The fight over pensions reached a head last week when Milei and his allies defeated a bill that would have boosted social-security spending in Argentina, compromising the administration’s fiscal discipline.

The bill had swept through both houses of Congress last month but opposition parties ultimately failed to obtain the two-thirds majority needed to override the president’s veto after government lobbying eroded support for the measure.

At the news of the bill’s rejection Wednesday, outraged retirees – who have lost roughly half of their purchasing power due to inflation – poured into the streets of downtown Buenos Aires, where they faced off with riot police spraying tear gas and water cannons.

Milei warned that his fiscal shock therapy was not going to be easy. But his administration is betting that the worst has passed. Although Argentina’s annual inflation hovers around 237 per cent, Milei has retained popular support by working to keep a lid on monthly inflation, which has dropped to 4 per cent since its peak of 26 per cent last December when he took office.

In an optimistic statement about the budget Sunday, the Finance Ministry said it expected Milei’s proposal to result in an annual inflation rate of just 18 per cent by the end of 2025 and yield a 5.0 per cent economic growth rate. Argentina’s economy contracted by more than three per cent in the first half of 2024.

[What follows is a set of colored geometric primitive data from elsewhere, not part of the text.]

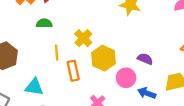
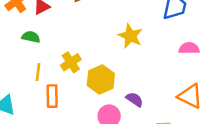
yellow hexagon: (104, 58) -> (101, 79), moved

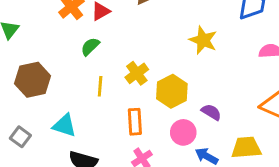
green semicircle: (31, 37) -> (90, 47), turned -54
orange rectangle: (52, 96) -> (135, 122), moved

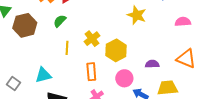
brown hexagon: (33, 80) -> (25, 25), moved
purple semicircle: (211, 112) -> (152, 64), moved, turned -32
cyan triangle: (64, 125) -> (43, 75), turned -30

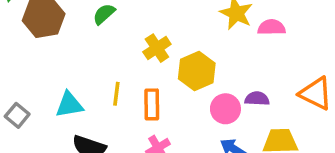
pink semicircle: (183, 22) -> (272, 27), moved
yellow line: (67, 48) -> (116, 94), moved
pink circle: (124, 78) -> (225, 109), moved

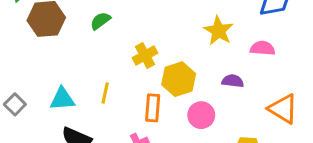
pink semicircle: (272, 27) -> (263, 48), moved
purple semicircle: (257, 99) -> (233, 81), moved
orange rectangle: (152, 104) -> (153, 108), moved

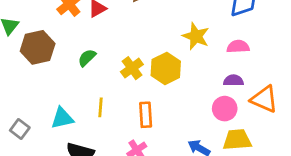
green semicircle: (100, 21) -> (87, 58), moved
yellow hexagon: (179, 79) -> (166, 68), moved
purple semicircle: (233, 81) -> (233, 80), moved
pink circle: (201, 115) -> (225, 109), moved

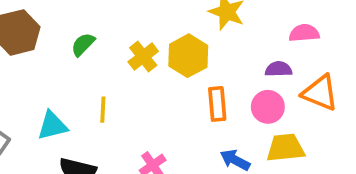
pink semicircle: (238, 47) -> (304, 33), moved
orange rectangle: (146, 115) -> (217, 104), moved

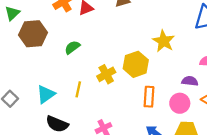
yellow cross: (143, 57) -> (106, 74), moved
cyan triangle: (52, 126) -> (46, 94), turned -30

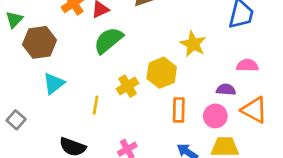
green semicircle: (72, 47) -> (108, 40), moved, size x1.6
cyan triangle: (46, 94) -> (54, 83), moved

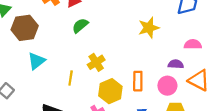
green semicircle: (108, 40) -> (80, 26), size x0.7
yellow star: (193, 44) -> (149, 28), turned 30
yellow hexagon: (162, 73) -> (110, 91), moved

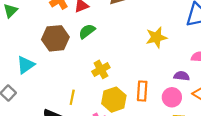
brown hexagon: (25, 28) -> (55, 38), moved
cyan triangle: (36, 61) -> (26, 65), moved
yellow line: (71, 78) -> (72, 97), moved

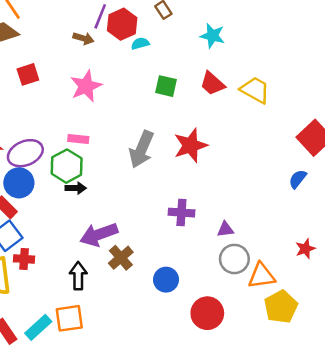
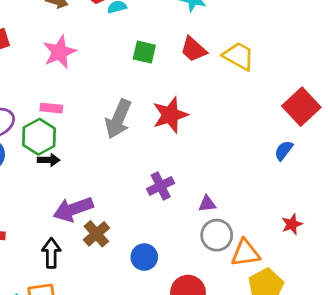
purple cross: (181, 213) -> (161, 186), turned -30

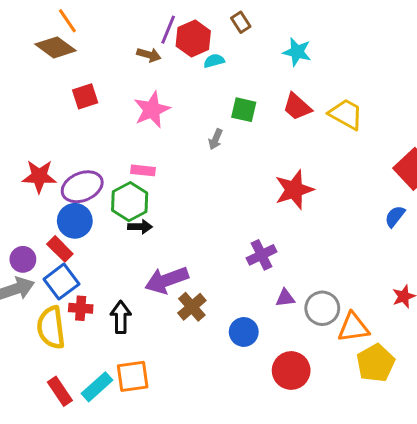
red star: (170, 115) -> (294, 190), moved
gray arrow: (118, 119) -> (216, 139), moved, size x0.5
purple triangle: (207, 204) -> (285, 298), moved
black arrow: (51, 253) -> (121, 317), moved

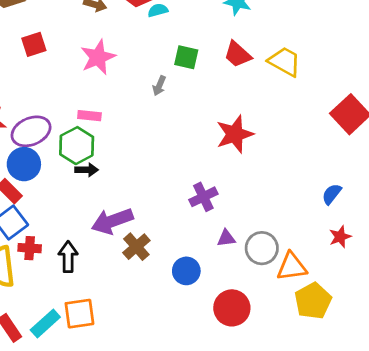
blue semicircle: (395, 216) -> (332, 194), moved

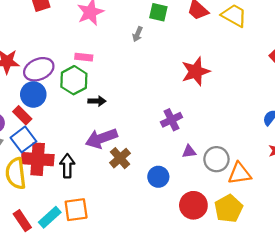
black arrow: (87, 170) -> (97, 101), moved
red cross: (30, 248) -> (38, 159), size x1.8
yellow pentagon: (313, 301) -> (229, 209), moved

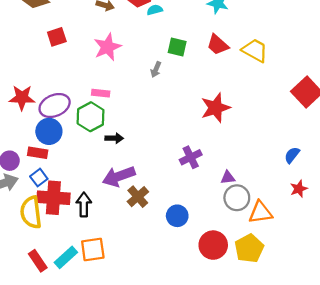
red rectangle: (22, 115) -> (38, 153), turned -36
blue square: (23, 139) -> (39, 178), size x0.7
purple triangle: (189, 152) -> (228, 178), moved

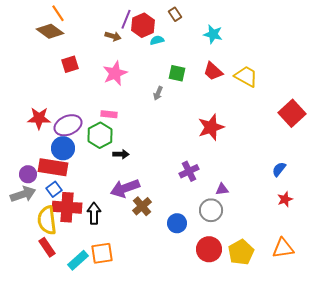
red rectangle: (38, 153) -> (53, 167), size x1.6
gray circle: (237, 198) -> (211, 210), moved
orange triangle: (260, 212) -> (283, 248), moved
red rectangle: (38, 261) -> (47, 247), moved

But much of Milei’s future depends on Congress. The government’s pension law victory over congressional opponents proved short-lived as lawmakers in the Lower House also passed a bill increasing spending on public universities.

Milei has vowed to veto the bill.

Milei suffered another blow when lawmakers rejected his plan to raise spending on the intelligence services by more than US$100 million. Despite all the belt-tightening, Milei has committed to increasing defence spending from 0.5 per cent of GDP to 2.1 per cent, raising the hackles of some lawmakers amid his cuts to health and education.